Schluss mit dem bürokratischen Hürdenlauf

Die Innovationskraft und Wettbewerbsfähigkeit des Wirtschaftsstandortes Deutschland hängen wesentlich davon ab, wie gut der Fachkräftebedarf künftig gesichert werden kann.

Vor diesem Hintergrund begrüßt der Bundesverband der Personalmanager (BPM) als größte Vereinigung für Personalmanager/innen die Initiative der Bundesregierung zur Fachkräfteeinwanderung ausdrücklich.
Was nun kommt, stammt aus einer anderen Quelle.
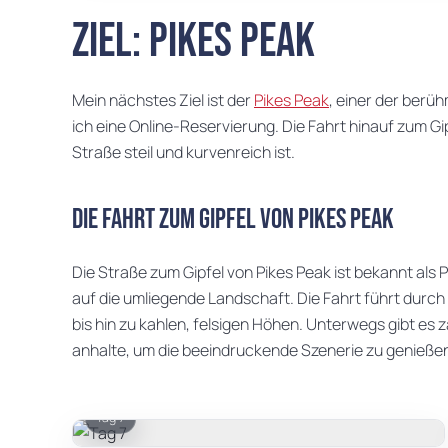
Ziel: Pikes Peak
Mein nächstes Ziel ist der
Pikes Peak
, einer der berü
ich eine Online-Reservierung. Die Fahrt hinauf zum G
Straße steil und kurvenreich ist.
Die Fahrt zum Gipfel von Pikes Peak
Die Straße zum Gipfel von Pikes Peak ist bekannt als
auf die umliegende Landschaft. Die Fahrt führt durc
bis hin zu kahlen, felsigen Höhen. Unterwegs gibt es
anhalte, um die beeindruckende Szenerie zu genieße
Tag 7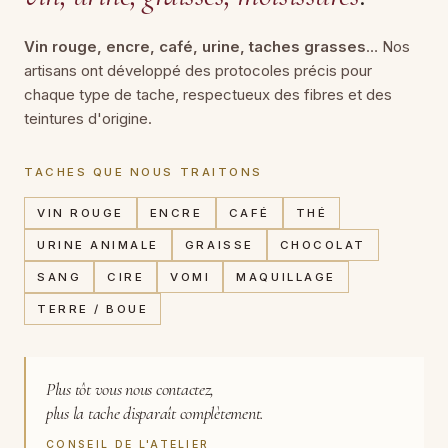
Vin rouge, encre, café, urine, taches grasses
… Nos
artisans ont développé des protocoles précis pour
chaque type de tache, respectueux des fibres et des
teintures d'origine.
TACHES QUE NOUS TRAITONS
VIN ROUGE
ENCRE
CAFÉ
THÉ
URINE ANIMALE
GRAISSE
CHOCOLAT
SANG
CIRE
VOMI
MAQUILLAGE
TERRE / BOUE
Plus tôt vous nous contactez,
plus la tache disparaît complètement.
CONSEIL DE L'ATELIER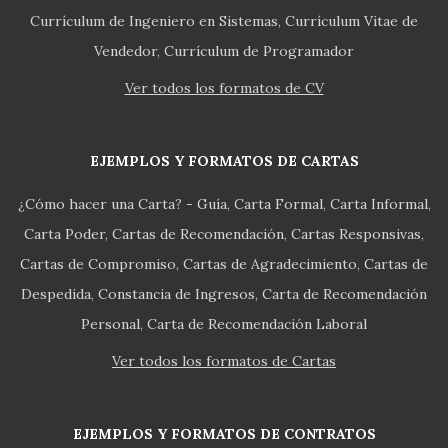
Currículum de Ingeniero en Sistemas
Currículum Vitae de
Vendedor
Currículum de Programador
Ver todos los formatos de CV
EJEMPLOS Y FORMATOS DE CARTAS
¿Cómo hacer una Carta? - Guía
Carta Formal
Carta Informal
Carta Poder
Cartas de Recomendación
Cartas Responsivas
Cartas de Compromiso
Cartas de Agradecimiento
Cartas de
Despedida
Constancia de Ingresos
Carta de Recomendación
Personal
Carta de Recomendación Laboral
Ver todos los formatos de Cartas
EJEMPLOS Y FORMATOS DE CONTRATOS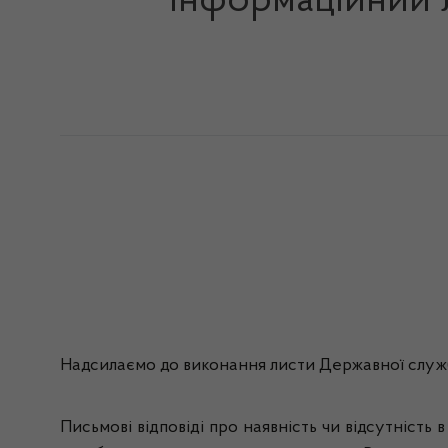
Інформаційний л
Надсилаємо до виконання листи Державної служби
Письмові відповіді про наявність чи відсутніст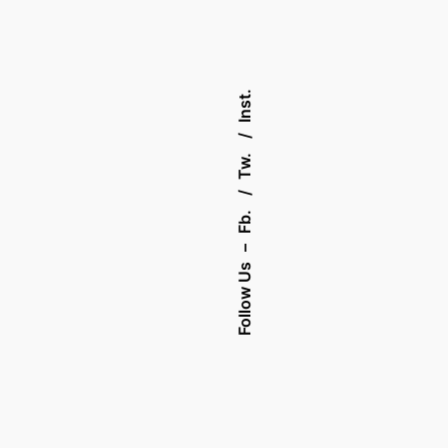
Inst.
Tw.
Fb.
–
Follow Us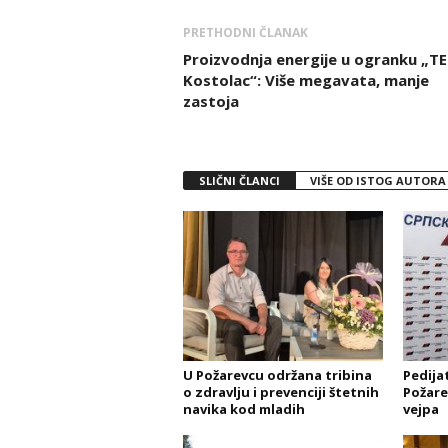
PRETHODNI ČLANAK
Proizvodnja energije u ogranku „T
Kostolac“: Više megavata, manje
zastoja
SLIČNI ČLANCI
VIŠE OD ISTOG AUTORA
U Požarevcu održana tribina
Pedijat
o zdravlju i prevenciji štetnih
Požare
navika kod mladih
vejpa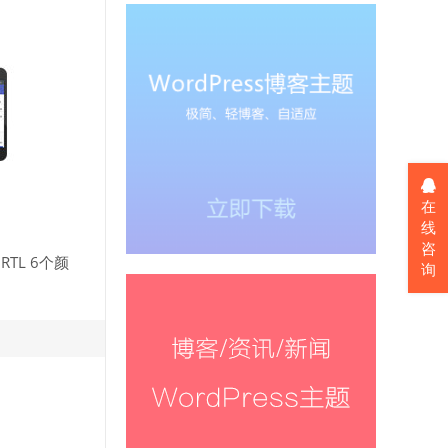
在
线
咨
TL 6个颜
询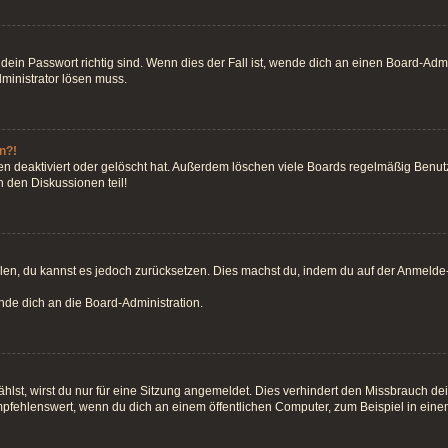
ein Passwort richtig sind. Wenn dies der Fall ist, wende dich an einen Board-Admin
dministrator lösen muss.
n?!
n deaktiviert oder gelöscht hat. Außerdem löschen viele Boards regelmäßig Benutze
 den Diskussionen teil!
teilen, du kannst es jedoch zurücksetzen. Dies machst du, indem du auf der Anmeld
ende dich an die Board-Administration.
st, wirst du nur für eine Sitzung angemeldet. Dies verhindert den Missbrauch de
fehlenswert, wenn du dich an einem öffentlichen Computer, zum Beispiel in einem 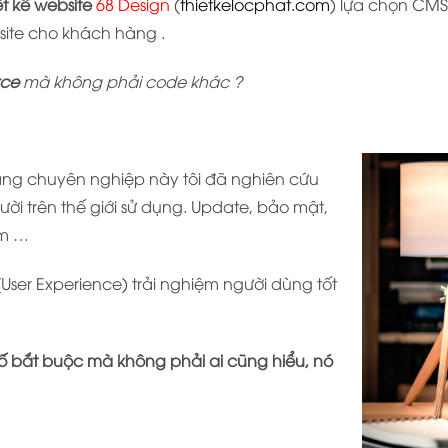
ết kế website
68 Design
(
thietkelocphat.com
) lựa chọn CM
site cho khách hàng .
ce
mà không phải code khác ?
ng chuyên nghiệp này tôi đã nghiên cứu
ời trên thế giới sử dụng. Update, bảo mật,
ếm …
(User Experience) trải nghiệm người dùng tốt
u tố bắt buộc mà không phải ai cũng hiểu, nó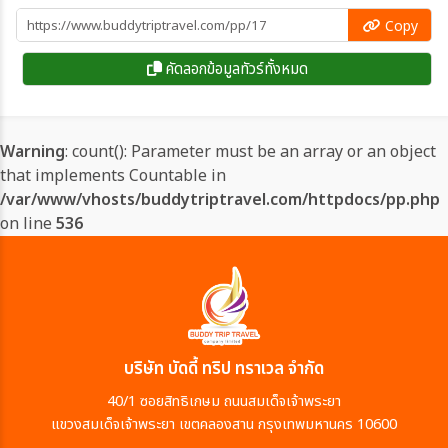
Copy
คัดลอกข้อมูลทัวร์ทั้งหมด
Warning
: count(): Parameter must be an array or an object
that implements Countable in
/var/www/vhosts/buddytriptravel.com/httpdocs/pp.php
on line
536
บริษัท บัดดี้ ทริป ทราเวล จำกัด
40/1 ซอยสิทธิเกษม ถนนสมเด็จเจ้าพระยา
แขวงสมเด็จเจ้าพระยา เขตคลองสาน กรุงเทพมหานคร 10600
Das Bundeskabinett hatte Anfang der Woche Eckpunkte für ein Fachkräfteeinwanderungsgesetz beschlossen. 

„Dieser Beschluss ist ein entscheidender Schritt in die richtige Richtung. Er zeigt, dass die Politik verstanden hat, welchen Stellenwert Fachkräfte aus Drittländern für den deutschen Arbeitsmarkt haben. Damit setzen wir nicht nur wirtschaftlich, sondern vor allem auch gesellschaftlich ein positives Zeichen,“ so Verbandspräsidentin Dr. Elke Eller.

In unserem aktuellen Positionspapier machen wir konkrete Vorschläge, wie ein pragmatischer „Spurwechsel“ mit Stichtagsregelung aus Sicht der Personaler aussehen kann und wie das Fachkräfteeinwanderungsgesetz mit einem Punktesystem gestaltet werden kann.

Wichtig ist aus unserer Sicht, die Vorschriften zur Fachkräfteeinwanderung so verständlich zu gestalten, dass sowohl die Fachkräfte im Ausland als auch die Personalabteilungen im Inland Transparenz und Klarheit über die Möglichkeiten der Beschäftigung und Weiterbeschäftigung von ausländischen Fachkräften erhalten. Aktuell ist die Einstellung und Weiterbeschäftigung von ausländischen Mitarbeiter/innen für die Personalabteilungen zu oft mit einem bürokratischen „Hürdenlauf“ durch verschiedene Ämter verbunden, bis alle Genehmigungen eingeholt, die Anerkennungen von Qualifikationen ausgestellt und die Vorrangprüfung abgeschlossen ist.